Assim, nas palavras de Victor de Currea-Lugo, o Hamas "encarna a luta da violência popular contra o ocupante".
"O Hamas está à frente do povo, o Hamas sente a atitude política do povo contra a ocupação e assume-a a um custo muito alto", diz o diplomata.
"A ocupação é o que garante sua legitimidade e faz com que ela permaneça, não apenas como organização, mas também altamente popular, apesar dos grandes golpes que recebeu durante essa fase."
Com o suposto objetivo de eliminar o Hamas, entre 7 de outubro e 19 de janeiro de 2025, as Forças de Defesa de Israel, por meio de bombardeios, ataques terrestres ou tiroteios, mataram mais de 46 mil pessoas, a maioria mulheres e crianças. No entanto, estima-se que mais de 10 mil corpos permaneçam sob os escombros, de acordo com diferentes organizações internacionais.

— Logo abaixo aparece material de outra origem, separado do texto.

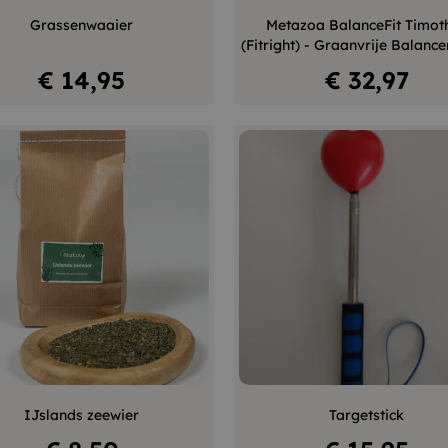
–
+
–
Grassenwaaier
Metazoa BalanceFit Timot
(Fitright) - Graanvrije Balance
In winkelwagen
In winkelwagen
Prijs
Prijs
€ 14,95
€ 32,97
Bol
Bol
Hart
blauw
geel
rood
–
+
–
IJslands zeewier
Targetstick
In winkelwagen
In winkelwagen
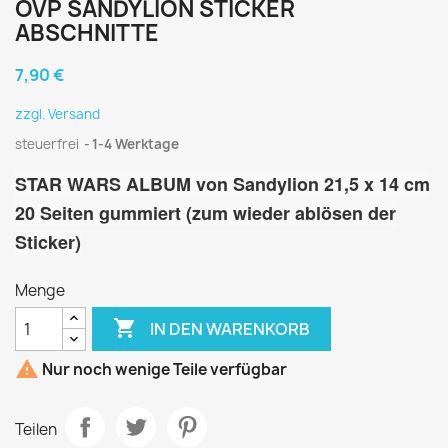
OVP SANDYLION STICKER
ABSCHNITTE
7,90 €
zzgl. Versand
steuerfrei
1-4 Werktage
STAR WARS ALBUM von Sandylion 21,5 x 14 cm
20 Seiten gummiert (zum wieder ablösen der
Sticker)
Menge

IN DEN WARENKORB

Nur noch wenige Teile verfügbar
Teilen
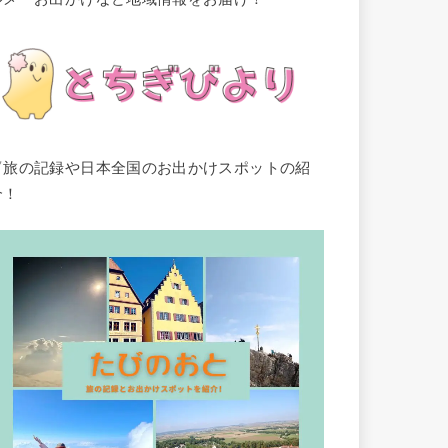
▽旅の記録や日本全国のお出かけスポットの紹
介！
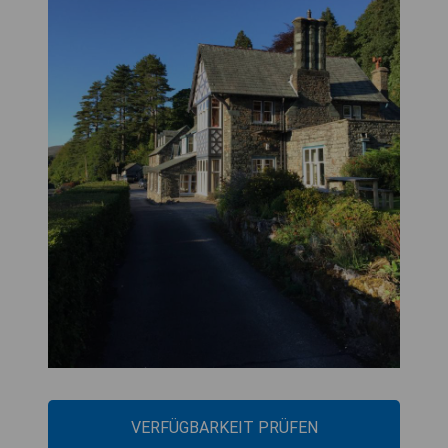
VERFÜGBARKEIT PRÜFEN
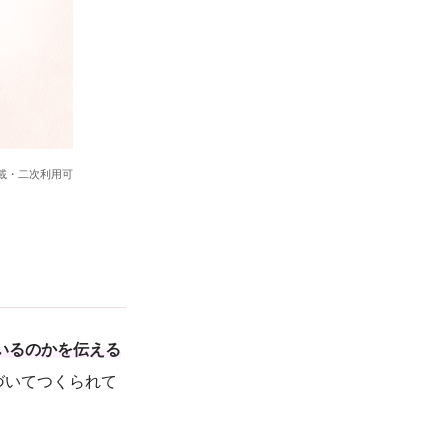
載・二次利用可
いるのかを伝える
づいてつくられて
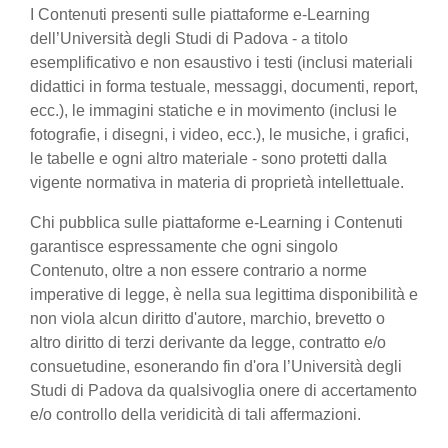
I Contenuti presenti sulle piattaforme e-Learning
dell’Università degli Studi di Padova - a titolo
esemplificativo e non esaustivo i testi (inclusi materiali
didattici in forma testuale, messaggi, documenti, report,
ecc.), le immagini statiche e in movimento (inclusi le
fotografie, i disegni, i video, ecc.), le musiche, i grafici,
le tabelle e ogni altro materiale - sono protetti dalla
vigente normativa in materia di proprietà intellettuale.
Chi pubblica sulle piattaforme e-Learning i Contenuti
garantisce espressamente che ogni singolo
Contenuto, oltre a non essere contrario a norme
imperative di legge, è nella sua legittima disponibilità e
non viola alcun diritto d'autore, marchio, brevetto o
altro diritto di terzi derivante da legge, contratto e/o
consuetudine, esonerando fin d'ora l’Università degli
Studi di Padova da qualsivoglia onere di accertamento
e/o controllo della veridicità di tali affermazioni.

A este respeito, Currea-Lugo destacou que a decisão de Israel de matar um grande número de palestinos é inerente ao seu projeto político. O sionismo, que remonta a 1896 e propõe a criação de um "Estado judeu só para judeus", o que implica a "apropriação de território e a expulsão de moradores locais", de modo que "matar 40.000 ou 100.000 [palestinos] faz parte da própria natureza de um estado sionista, supremacista e excludente como Israel".

"Não se trata apenas de Netanyahu, ou deste ou de qualquer outro governo, mas da própria razão de ser, da própria essência do sionismo, que necessariamente leva a tais ações", concluiu.